At the time of this incident, Umon was the chief proponent of Komagawa Kaishin-ryū, going so far as to add a complete series of kodachi kata in the curriculum, a series that has been handed down to this day. As a consequence of the bad influence brought on the ryū's name by Umon's involvement in what was then seen by the public at large as an attempted revolt, many if not all fiefs closed down their Komagawa Kaishin-ryū school branches. Even in Toyama, the birthplace of the ryū, it has since then been publicly referred to by the name of its parent art, the Shinkage-ryū. The secrecy was so complete that even the grandfather of the current sōke, the 13th sōke Kuroda Yasuji, thought when he was young that he was practicing Shinkage-ryū. Only by comparing his techniques with practitioners of other ryū did the thought cross his mind that he did not actually practice Shinkage-ryū at all. He then asked his own father, the 11th sōke Kuroda Hiroshi Masakuni, who passed down this story about the concealment of the ryūs real name and origins. Yasuji was thus the first to use the name "Komagawa Kaishin-ryū" outside of Toyama since the incident when he relocated to Tokyo at the start of the Taishō period.

==Teaching==

In most koryū, teaching duty is either fully delegated (as in present Katori Shintō-ryū) and/or divided between many teachers who have received official permission to teach, some of whom are sometimes permitted to teach only a certain part of the curriculum. This permission is usually granted through a document, most often called a menkyo kaiden or "license of transmission", which certifies that the holder knows all the technical curriculum that can be taught or that he is qualified to teach (sometimes there are "secret teachings" or okugi that are only transmitted from sōke to sōke). Komagawa Kaishin-ryū however is unusual in that the only authorized teacher is the sōke himself. This means that in order to learn a technique or kata, you have to learn it from Kuroda Tetsuzan directly. This is in order to preserve the kata's original forms as best as possible. The same holds true for all ryū of which Kuroda sensei is the sōke.

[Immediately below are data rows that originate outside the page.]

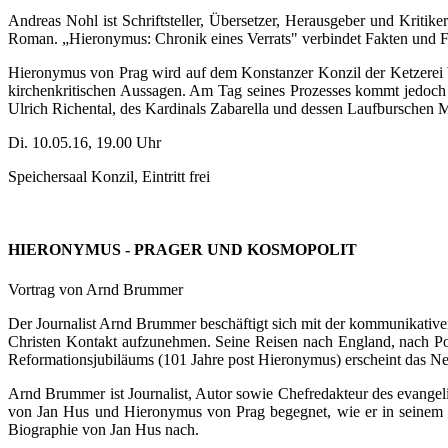
Andreas Nohl ist Schriftsteller, Übersetzer, Herausgeber und Kriti
Roman. „Hieronymus: Chronik eines Verrats" verbindet Fakten und Fi
Hieronymus von Prag wird auf dem Konstanzer Konzil der Ketzerei be
kirchenkritischen Aussagen. Am Tag seines Prozesses kommt jedoch
Ulrich Richental, des Kardinals Zabarella und dessen Laufburschen M
Di. 10.05.16, 19.00 Uhr
Speichersaal Konzil, Eintritt frei
HIERONYMUS - PRAGER UND KOSMOPOLIT
Vortrag von Arnd Brummer
Der Journalist Arnd Brummer beschäftigt sich mit der kommunikative
Christen Kontakt aufzunehmen. Seine Reisen nach England, nach P
Reformationsjubiläums (101 Jahre post Hieronymus) erscheint das N
Arnd Brummer ist Journalist, Autor sowie Chefredakteur des evange
von Jan Hus und Hieronymus von Prag begegnet, wie er in seinem B
Biographie von Jan Hus nach.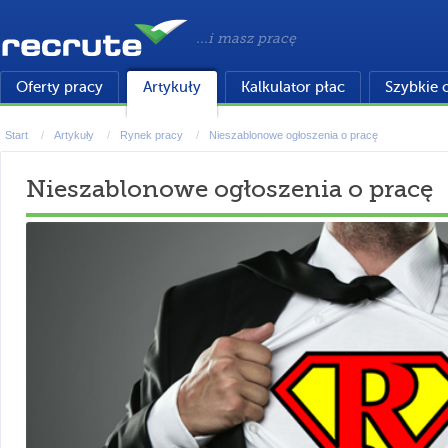
...i masz pracę
Oferty pracy
Artykuły
Kalkulator płac
Szybkie 
Start
Artykuły
Rynek pracy
Nieszablonowe ogłoszenia o pracę
Nieszablonowe ogłoszenia o pracę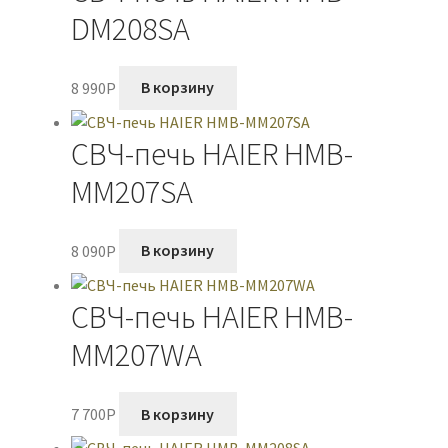
DM208SA
8 990
P
В корзину
СВЧ-печь HAIER HMB-
MM207SA
8 090
P
В корзину
СВЧ-печь HAIER HMB-
MM207WA
7 700
P
В корзину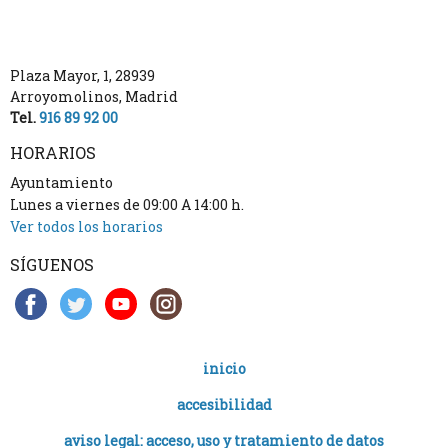
Plaza Mayor, 1
,
28939
Arroyomolinos
,
Madrid
Tel.
916 89 92 00
HORARIOS
Ayuntamiento
Lunes a viernes de 09:00 A 14:00 h.
Ver todos los horarios
SÍGUENOS
inicio
accesibilidad
aviso legal: acceso, uso y tratamiento de datos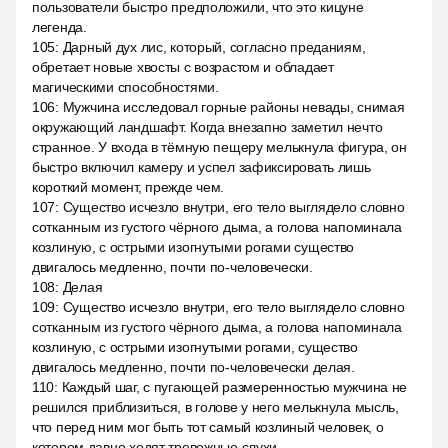
пользователи быстро предположили, что это кицуне
легенда.
105
:
Дарный дух лис, который, согласно преданиям,
обретает новые хвосты с возрастом и обладает
магическими способностями.
106
:
Мужчина исследовал горные районы невады, снимая
окружающий ландшафт. Когда внезапно заметил нечто
странное. У входа в тёмную пещеру мелькнула фигура, он
быстро включил камеру и успел зафиксировать лишь
короткий момент, прежде чем.
107
:
Существо исчезло внутри, его тело выглядело словно
сотканным из густого чёрного дыма, а голова напоминала
козлиную, с острыми изогнутыми рогами существо
двигалось медленно, почти по-человечески.
108
:
Делая
109
:
Существо исчезло внутри, его тело выглядело словно
сотканным из густого чёрного дыма, а голова напоминала
козлиную, с острыми изогнутыми рогами, существо
двигалось медленно, почти по-человечески делая.
110
:
Каждый шаг, с пугающей размеренностью мужчина не
решился приблизиться, в голове у него мелькнула мысль,
что перед ним мог быть тот самый козлиный человек, о
котором давно ходят тревожные слухи.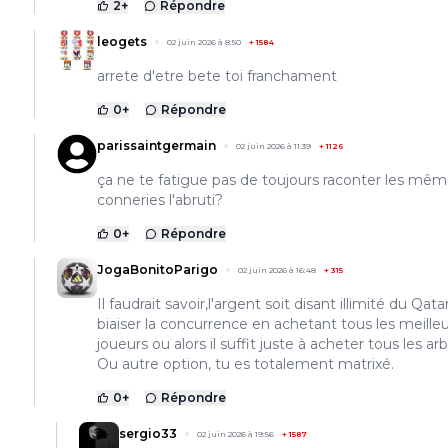
2
+
Répondre
leogets
02 juin 2026 à 8:50
+
1584
arrete d'etre bete toi franchament
0
+
Répondre
parissaintgermain
02 juin 2026 à 11:39
+
1126
ça ne te fatigue pas de toujours raconter les mê
conneries l'abruti?
0
+
Répondre
JogaBonitoParigo
02 juin 2026 à 16:48
+
315
Il faudrait savoir,l'argent soit disant illimité du Qata
biaiser la concurrence en achetant tous les meille
joueurs ou alors il suffit juste à acheter tous les arb
Ou autre option, tu es totalement matrixé.
0
+
Répondre
sergio33
02 juin 2026 à 19:56
+
1587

There is only one actual dōjō, the Shinbukan Kuroda Dojo (振武舘 黒田道場) in Saitama, although there are a total of six keikokai or practice groups around the world. Two of these are in Japan (Kami-itabashi in Tokyo and Amagasaki in Kansai), three in the United-States of America (San Antonio, Encinitas and Chicago) and one in France (Paris). The locations outside Japan are visited at least once a year. Kuroda sensei personally examines the candidacy of prospective students; enquiries should be made to the geographically closest practice group, excluding those in Japan.